Most individual differences in temperament observed in infants up to 12 months in age do not endure over time and are not predictive of later behaviour. One temperamental trait that is more lasting, however, is that of inhibition to the unfamiliar. Inhibited children, who account for 10–20 percent of all one-year-old children, tend to be shy, timid, and restrained when encountering unfamiliar people, objects, or situations. As young infants, they show high levels of motor activity and fretfulness in response to stimulation. (They are also likely to be classified as insecurely attached–resistant when observed in the “strange situation.”) By contrast, uninhibited children, who account for about 30 percent of all children, tend to be very sociable, fearless, and emotionally spontaneous in unfamiliar situations. As infants, they display low levels of motor activity and irritability in response to unfamiliar stimuli. Inhibited children have a more reactive sympathetic nervous system than do uninhibited children. Inhibited children show larger increases in heart rate in response to challenges and larger increases in diastolic blood pressure when they change from a sitting to a standing posture.
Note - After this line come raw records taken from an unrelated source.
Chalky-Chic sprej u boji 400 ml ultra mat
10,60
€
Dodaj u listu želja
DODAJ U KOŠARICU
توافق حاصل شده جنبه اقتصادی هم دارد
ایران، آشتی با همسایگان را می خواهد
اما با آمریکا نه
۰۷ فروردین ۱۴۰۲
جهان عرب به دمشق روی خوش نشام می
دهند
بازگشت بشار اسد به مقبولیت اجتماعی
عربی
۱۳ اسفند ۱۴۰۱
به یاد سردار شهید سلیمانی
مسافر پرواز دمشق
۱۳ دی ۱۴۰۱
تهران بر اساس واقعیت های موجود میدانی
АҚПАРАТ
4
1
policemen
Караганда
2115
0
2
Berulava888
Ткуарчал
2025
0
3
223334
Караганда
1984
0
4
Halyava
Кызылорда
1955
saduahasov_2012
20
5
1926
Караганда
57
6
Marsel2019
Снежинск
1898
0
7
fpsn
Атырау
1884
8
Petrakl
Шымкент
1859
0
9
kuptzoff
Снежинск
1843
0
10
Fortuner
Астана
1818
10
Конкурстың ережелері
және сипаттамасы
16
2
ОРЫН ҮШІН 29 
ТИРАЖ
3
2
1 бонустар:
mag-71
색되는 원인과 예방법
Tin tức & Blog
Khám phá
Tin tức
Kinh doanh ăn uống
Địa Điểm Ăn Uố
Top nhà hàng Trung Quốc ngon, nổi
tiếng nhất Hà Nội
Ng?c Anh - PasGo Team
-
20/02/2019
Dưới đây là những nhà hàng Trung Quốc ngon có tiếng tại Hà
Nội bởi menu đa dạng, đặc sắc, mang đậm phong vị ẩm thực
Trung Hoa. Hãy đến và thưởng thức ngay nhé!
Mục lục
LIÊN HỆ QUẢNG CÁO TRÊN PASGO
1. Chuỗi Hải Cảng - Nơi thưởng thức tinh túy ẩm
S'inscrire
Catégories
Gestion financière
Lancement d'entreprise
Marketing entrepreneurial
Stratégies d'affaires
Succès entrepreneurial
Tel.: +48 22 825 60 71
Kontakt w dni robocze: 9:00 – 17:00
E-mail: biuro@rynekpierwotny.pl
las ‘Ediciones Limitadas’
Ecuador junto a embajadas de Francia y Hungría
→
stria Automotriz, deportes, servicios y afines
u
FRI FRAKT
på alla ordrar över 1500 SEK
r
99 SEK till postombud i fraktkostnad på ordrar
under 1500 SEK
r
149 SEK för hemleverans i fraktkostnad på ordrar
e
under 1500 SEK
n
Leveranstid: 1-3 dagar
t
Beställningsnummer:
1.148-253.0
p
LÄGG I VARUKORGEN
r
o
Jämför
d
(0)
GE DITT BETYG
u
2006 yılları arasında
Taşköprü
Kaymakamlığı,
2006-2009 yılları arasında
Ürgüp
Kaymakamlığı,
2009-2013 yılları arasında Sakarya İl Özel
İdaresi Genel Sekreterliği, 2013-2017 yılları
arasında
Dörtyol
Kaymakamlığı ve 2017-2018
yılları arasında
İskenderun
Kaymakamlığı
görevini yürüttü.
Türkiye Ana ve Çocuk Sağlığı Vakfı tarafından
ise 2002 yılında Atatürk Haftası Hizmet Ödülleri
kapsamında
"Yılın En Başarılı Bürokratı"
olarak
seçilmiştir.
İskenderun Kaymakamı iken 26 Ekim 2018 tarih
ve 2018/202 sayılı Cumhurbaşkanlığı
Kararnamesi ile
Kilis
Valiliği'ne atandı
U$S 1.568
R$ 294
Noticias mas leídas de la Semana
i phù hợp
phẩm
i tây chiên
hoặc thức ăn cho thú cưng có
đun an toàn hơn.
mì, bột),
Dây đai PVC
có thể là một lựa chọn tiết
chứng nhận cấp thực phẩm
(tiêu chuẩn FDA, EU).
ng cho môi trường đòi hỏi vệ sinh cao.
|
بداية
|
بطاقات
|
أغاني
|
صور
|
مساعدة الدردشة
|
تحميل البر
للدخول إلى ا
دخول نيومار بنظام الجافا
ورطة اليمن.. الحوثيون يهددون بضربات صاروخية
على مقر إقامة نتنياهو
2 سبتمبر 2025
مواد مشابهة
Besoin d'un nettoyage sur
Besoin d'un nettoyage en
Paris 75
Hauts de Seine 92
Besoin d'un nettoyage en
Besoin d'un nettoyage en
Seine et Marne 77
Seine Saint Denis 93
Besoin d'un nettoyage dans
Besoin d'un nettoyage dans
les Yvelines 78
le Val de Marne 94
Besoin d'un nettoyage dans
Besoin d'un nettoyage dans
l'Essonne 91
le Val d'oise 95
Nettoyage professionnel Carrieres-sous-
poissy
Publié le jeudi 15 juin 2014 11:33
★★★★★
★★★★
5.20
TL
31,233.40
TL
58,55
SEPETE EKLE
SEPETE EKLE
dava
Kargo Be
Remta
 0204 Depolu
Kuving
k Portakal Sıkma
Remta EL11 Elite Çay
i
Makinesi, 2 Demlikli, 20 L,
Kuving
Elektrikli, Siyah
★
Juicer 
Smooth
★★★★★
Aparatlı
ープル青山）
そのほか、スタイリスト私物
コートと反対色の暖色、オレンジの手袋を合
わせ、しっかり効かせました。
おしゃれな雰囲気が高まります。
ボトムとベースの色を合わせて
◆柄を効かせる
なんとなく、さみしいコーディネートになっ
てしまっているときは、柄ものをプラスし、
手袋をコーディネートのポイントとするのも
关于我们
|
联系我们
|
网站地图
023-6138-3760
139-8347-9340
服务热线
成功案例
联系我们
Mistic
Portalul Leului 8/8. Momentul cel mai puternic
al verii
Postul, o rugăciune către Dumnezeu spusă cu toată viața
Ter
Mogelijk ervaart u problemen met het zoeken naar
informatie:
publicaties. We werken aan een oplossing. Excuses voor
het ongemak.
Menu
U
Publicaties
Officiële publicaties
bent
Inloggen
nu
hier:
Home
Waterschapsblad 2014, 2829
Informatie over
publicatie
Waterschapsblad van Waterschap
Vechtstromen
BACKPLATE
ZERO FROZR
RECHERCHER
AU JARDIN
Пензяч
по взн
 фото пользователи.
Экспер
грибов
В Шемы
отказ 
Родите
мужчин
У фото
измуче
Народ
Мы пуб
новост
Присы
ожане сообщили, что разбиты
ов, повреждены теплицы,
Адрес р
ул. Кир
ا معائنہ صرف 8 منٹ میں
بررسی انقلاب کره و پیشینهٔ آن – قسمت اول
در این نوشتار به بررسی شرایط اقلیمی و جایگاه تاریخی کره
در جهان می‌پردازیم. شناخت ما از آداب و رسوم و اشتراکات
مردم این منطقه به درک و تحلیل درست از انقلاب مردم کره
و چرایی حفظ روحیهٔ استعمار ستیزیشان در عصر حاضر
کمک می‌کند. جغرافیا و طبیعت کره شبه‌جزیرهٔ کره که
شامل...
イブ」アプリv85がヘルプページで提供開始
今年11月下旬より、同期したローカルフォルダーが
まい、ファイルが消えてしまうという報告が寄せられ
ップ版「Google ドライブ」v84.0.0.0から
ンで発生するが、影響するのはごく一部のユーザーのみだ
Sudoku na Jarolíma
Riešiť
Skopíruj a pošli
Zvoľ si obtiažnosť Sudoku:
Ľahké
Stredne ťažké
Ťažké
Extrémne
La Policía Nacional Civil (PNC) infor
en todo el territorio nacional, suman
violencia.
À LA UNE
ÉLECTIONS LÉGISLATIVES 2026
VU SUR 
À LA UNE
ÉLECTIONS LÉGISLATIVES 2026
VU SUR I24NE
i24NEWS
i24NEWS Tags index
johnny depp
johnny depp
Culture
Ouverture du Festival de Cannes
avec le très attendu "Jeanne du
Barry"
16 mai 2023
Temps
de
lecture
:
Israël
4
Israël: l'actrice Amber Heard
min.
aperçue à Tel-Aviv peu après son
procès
In addition, inhibited children show greater activation of the frontal cortex on the right side of the brain, while uninhibited children show greater activation of the frontal cortex on the left side.
These two temperament profiles are moderately stable from the second to the eighth year; studies reveal that about one-half of those children classed as inhibited at age two are still shy, introverted, and emotionally restrained at age eight, while about three-quarters of those children classed as uninhibited have remained outgoing, sociable, and emotionally spontaneous.